__WORK INSTRUCTIONS__
Please restate each entry exactly, without skipping any.
[EXERCISE DATA — start]
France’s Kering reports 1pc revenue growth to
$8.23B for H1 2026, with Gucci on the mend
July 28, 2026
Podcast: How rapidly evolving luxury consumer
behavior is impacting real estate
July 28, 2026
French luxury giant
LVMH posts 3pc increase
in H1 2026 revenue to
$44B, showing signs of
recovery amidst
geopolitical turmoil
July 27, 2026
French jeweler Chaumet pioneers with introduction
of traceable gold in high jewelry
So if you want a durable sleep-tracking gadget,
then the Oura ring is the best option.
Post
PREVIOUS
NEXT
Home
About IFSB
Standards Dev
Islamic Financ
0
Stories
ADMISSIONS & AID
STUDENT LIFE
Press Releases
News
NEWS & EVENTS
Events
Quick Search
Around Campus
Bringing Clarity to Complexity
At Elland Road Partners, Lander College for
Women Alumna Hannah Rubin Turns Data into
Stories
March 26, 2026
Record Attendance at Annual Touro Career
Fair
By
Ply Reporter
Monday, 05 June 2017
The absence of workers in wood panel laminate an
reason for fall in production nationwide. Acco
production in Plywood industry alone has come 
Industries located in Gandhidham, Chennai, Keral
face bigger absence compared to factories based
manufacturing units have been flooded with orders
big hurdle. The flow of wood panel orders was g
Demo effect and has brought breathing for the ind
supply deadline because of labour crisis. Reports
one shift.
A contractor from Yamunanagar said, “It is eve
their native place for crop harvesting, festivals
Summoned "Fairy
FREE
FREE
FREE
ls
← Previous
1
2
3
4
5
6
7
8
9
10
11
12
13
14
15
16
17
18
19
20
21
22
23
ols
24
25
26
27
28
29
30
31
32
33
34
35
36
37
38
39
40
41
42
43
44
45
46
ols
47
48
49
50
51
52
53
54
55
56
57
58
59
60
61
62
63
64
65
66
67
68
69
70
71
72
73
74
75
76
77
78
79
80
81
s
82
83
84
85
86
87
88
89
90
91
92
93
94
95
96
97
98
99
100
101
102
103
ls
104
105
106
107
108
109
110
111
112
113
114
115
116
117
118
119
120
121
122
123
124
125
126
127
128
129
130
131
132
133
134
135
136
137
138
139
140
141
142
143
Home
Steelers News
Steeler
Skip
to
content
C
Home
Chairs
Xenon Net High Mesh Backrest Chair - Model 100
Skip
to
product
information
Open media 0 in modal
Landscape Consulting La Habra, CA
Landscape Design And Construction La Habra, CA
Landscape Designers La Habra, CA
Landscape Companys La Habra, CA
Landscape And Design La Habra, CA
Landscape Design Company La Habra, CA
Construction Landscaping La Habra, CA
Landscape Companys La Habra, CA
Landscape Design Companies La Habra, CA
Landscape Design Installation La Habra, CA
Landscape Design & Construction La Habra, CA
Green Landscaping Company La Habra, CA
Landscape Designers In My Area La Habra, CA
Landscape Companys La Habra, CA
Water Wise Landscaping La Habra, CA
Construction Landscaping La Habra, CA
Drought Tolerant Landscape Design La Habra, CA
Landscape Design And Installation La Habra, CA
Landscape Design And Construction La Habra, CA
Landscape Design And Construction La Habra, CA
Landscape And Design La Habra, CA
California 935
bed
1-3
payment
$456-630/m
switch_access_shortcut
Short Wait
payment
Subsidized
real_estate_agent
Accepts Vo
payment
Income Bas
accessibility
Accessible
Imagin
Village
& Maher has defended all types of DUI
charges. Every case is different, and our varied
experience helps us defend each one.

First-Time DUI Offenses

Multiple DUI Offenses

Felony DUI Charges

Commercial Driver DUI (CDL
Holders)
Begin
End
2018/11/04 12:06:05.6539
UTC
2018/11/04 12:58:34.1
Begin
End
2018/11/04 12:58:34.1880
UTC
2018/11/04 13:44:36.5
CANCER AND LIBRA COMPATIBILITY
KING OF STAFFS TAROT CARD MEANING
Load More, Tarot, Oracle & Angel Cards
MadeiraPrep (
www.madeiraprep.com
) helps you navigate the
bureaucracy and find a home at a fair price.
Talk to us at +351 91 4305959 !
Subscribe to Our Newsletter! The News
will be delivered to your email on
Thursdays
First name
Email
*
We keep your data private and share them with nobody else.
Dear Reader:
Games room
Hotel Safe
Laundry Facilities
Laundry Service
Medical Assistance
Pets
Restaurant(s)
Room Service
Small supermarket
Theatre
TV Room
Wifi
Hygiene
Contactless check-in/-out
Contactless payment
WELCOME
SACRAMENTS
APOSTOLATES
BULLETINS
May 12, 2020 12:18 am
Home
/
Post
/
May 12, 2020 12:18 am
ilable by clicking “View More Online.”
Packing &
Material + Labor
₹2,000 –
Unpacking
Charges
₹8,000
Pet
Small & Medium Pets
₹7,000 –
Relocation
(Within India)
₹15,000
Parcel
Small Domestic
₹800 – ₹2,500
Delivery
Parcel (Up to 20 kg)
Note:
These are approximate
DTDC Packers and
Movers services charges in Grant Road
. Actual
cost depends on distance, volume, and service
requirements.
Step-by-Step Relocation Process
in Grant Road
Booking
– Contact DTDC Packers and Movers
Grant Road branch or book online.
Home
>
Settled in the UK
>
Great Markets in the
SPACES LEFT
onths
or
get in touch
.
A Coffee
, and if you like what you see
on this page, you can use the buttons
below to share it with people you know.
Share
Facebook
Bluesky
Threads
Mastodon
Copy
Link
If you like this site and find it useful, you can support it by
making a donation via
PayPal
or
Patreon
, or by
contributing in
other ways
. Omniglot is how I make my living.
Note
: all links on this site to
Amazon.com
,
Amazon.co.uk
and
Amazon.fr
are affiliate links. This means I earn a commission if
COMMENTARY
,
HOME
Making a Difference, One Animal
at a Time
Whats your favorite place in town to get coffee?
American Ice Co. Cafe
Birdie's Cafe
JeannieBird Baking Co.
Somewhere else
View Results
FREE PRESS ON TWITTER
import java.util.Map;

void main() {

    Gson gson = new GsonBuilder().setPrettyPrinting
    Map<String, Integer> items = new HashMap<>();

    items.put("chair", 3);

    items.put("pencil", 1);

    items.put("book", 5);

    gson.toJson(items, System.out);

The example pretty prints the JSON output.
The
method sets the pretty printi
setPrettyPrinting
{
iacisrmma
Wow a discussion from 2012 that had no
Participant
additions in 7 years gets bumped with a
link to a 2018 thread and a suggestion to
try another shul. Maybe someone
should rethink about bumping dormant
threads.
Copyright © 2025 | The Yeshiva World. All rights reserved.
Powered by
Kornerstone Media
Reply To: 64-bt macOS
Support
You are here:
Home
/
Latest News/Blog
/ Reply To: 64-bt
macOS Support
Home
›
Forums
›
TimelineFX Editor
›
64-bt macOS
[EXERCISE DATA — finish]
__SOLUTION TO THE PROBLEM__
France’s Kering reports 1pc revenue growth to
$8.23B for H1 2026, with Gucci on the mend
July 28, 2026
Podcast: How rapidly evolving luxury consumer
behavior is impacting real estate
July 28, 2026
French luxury giant
LVMH posts 3pc increase
in H1 2026 revenue to
$44B, showing signs of
recovery amidst
geopolitical turmoil
July 27, 2026
French jeweler Chaumet pioneers with introduction
of traceable gold in high jewelry
So if you want a durable sleep-tracking gadget,
then the Oura ring is the best option.
Post
PREVIOUS
NEXT
Home
About IFSB
Standards Dev
Islamic Financ
0
Stories
ADMISSIONS & AID
STUDENT LIFE
Press Releases
News
NEWS & EVENTS
Events
Quick Search
Around Campus
Bringing Clarity to Complexity
At Elland Road Partners, Lander College for
Women Alumna Hannah Rubin Turns Data into
Stories
March 26, 2026
Record Attendance at Annual Touro Career
Fair
By
Ply Reporter
Monday, 05 June 2017
The absence of workers in wood panel laminate an
reason for fall in production nationwide. Acco
production in Plywood industry alone has come 
Industries located in Gandhidham, Chennai, Keral
face bigger absence compared to factories based
manufacturing units have been flooded with orders
big hurdle. The flow of wood panel orders was g
Demo effect and has brought breathing for the ind
supply deadline because of labour crisis. Reports
one shift.
A contractor from Yamunanagar said, “It is eve
their native place for crop harvesting, festivals
Summoned "Fairy
FREE
FREE
FREE
ls
← Previous
1
2
3
4
5
6
7
8
9
10
11
12
13
14
15
16
17
18
19
20
21
22
23
ols
24
25
26
27
28
29
30
31
32
33
34
35
36
37
38
39
40
41
42
43
44
45
46
ols
47
48
49
50
51
52
53
54
55
56
57
58
59
60
61
62
63
64
65
66
67
68
69
70
71
72
73
74
75
76
77
78
79
80
81
s
82
83
84
85
86
87
88
89
90
91
92
93
94
95
96
97
98
99
100
101
102
103
ls
104
105
106
107
108
109
110
111
112
113
114
115
116
117
118
119
120
121
122
123
124
125
126
127
128
129
130
131
132
133
134
135
136
137
138
139
140
141
142
143
Home
Steelers News
Steeler
Skip
to
content
C
Home
Chairs
Xenon Net High Mesh Backrest Chair - Model 100
Skip
to
product
information
Open media 0 in modal
Landscape Consulting La Habra, CA
Landscape Design And Construction La Habra, CA
Landscape Designers La Habra, CA
Landscape Companys La Habra, CA
Landscape And Design La Habra, CA
Landscape Design Company La Habra, CA
Construction Landscaping La Habra, CA
Landscape Companys La Habra, CA
Landscape Design Companies La Habra, CA
Landscape Design Installation La Habra, CA
Landscape Design & Construction La Habra, CA
Green Landscaping Company La Habra, CA
Landscape Designers In My Area La Habra, CA
Landscape Companys La Habra, CA
Water Wise Landscaping La Habra, CA
Construction Landscaping La Habra, CA
Drought Tolerant Landscape Design La Habra, CA
Landscape Design And Installation La Habra, CA
Landscape Design And Construction La Habra, CA
Landscape Design And Construction La Habra, CA
Landscape And Design La Habra, CA
California 935
bed
1-3
payment
$456-630/m
switch_access_shortcut
Short Wait
payment
Subsidized
real_estate_agent
Accepts Vo
payment
Income Bas
accessibility
Accessible
Imagin
Village
& Maher has defended all types of DUI
charges. Every case is different, and our varied
experience helps us defend each one.

First-Time DUI Offenses

Multiple DUI Offenses

Felony DUI Charges

Commercial Driver DUI (CDL
Holders)
Begin
End
2018/11/04 12:06:05.6539
UTC
2018/11/04 12:58:34.1
Begin
End
2018/11/04 12:58:34.1880
UTC
2018/11/04 13:44:36.5
CANCER AND LIBRA COMPATIBILITY
KING OF STAFFS TAROT CARD MEANING
Load More, Tarot, Oracle & Angel Cards
MadeiraPrep (
www.madeiraprep.com
) helps you navigate the
bureaucracy and find a home at a fair price.
Talk to us at +351 91 4305959 !
Subscribe to Our Newsletter! The News
will be delivered to your email on
Thursdays
First name
Email
*
We keep your data private and share them with nobody else.
Dear Reader:
Games room
Hotel Safe
Laundry Facilities
Laundry Service
Medical Assistance
Pets
Restaurant(s)
Room Service
Small supermarket
Theatre
TV Room
Wifi
Hygiene
Contactless check-in/-out
Contactless payment
WELCOME
SACRAMENTS
APOSTOLATES
BULLETINS
May 12, 2020 12:18 am
Home
/
Post
/
May 12, 2020 12:18 am
ilable by clicking “View More Online.”
Packing &
Material + Labor
₹2,000 –
Unpacking
Charges
₹8,000
Pet
Small & Medium Pets
₹7,000 –
Relocation
(Within India)
₹15,000
Parcel
Small Domestic
₹800 – ₹2,500
Delivery
Parcel (Up to 20 kg)
Note:
These are approximate
DTDC Packers and
Movers services charges in Grant Road
. Actual
cost depends on distance, volume, and service
requirements.
Step-by-Step Relocation Process
in Grant Road
Booking
– Contact DTDC Packers and Movers
Grant Road branch or book online.
Home
>
Settled in the UK
>
Great Markets in the
SPACES LEFT
onths
or
get in touch
.
A Coffee
, and if you like what you see
on this page, you can use the buttons
below to share it with people you know.
Share
Facebook
Bluesky
Threads
Mastodon
Copy
Link
If you like this site and find it useful, you can support it by
making a donation via
PayPal
or
Patreon
, or by
contributing in
other ways
. Omniglot is how I make my living.
Note
: all links on this site to
Amazon.com
,
Amazon.co.uk
and
Amazon.fr
are affiliate links. This means I earn a commission if
COMMENTARY
,
HOME
Making a Difference, One Animal
at a Time
Whats your favorite place in town to get coffee?
American Ice Co. Cafe
Birdie's Cafe
JeannieBird Baking Co.
Somewhere else
View Results
FREE PRESS ON TWITTER
import java.util.Map;

void main() {

    Gson gson = new GsonBuilder().setPrettyPrinting
    Map<String, Integer> items = new HashMap<>();

    items.put("chair", 3);

    items.put("pencil", 1);

    items.put("book", 5);

    gson.toJson(items, System.out);

The example pretty prints the JSON output.
The
method sets the pretty printi
setPrettyPrinting
{
iacisrmma
Wow a discussion from 2012 that had no
Participant
additions in 7 years gets bumped with a
link to a 2018 thread and a suggestion to
try another shul. Maybe someone
should rethink about bumping dormant
threads.
Copyright © 2025 | The Yeshiva World. All rights reserved.
Powered by
Kornerstone Media
Reply To: 64-bt macOS
Support
You are here:
Home
/
Latest News/Blog
/ Reply To: 64-bt
macOS Support
Home
›
Forums
›
TimelineFX Editor
›
64-bt macOS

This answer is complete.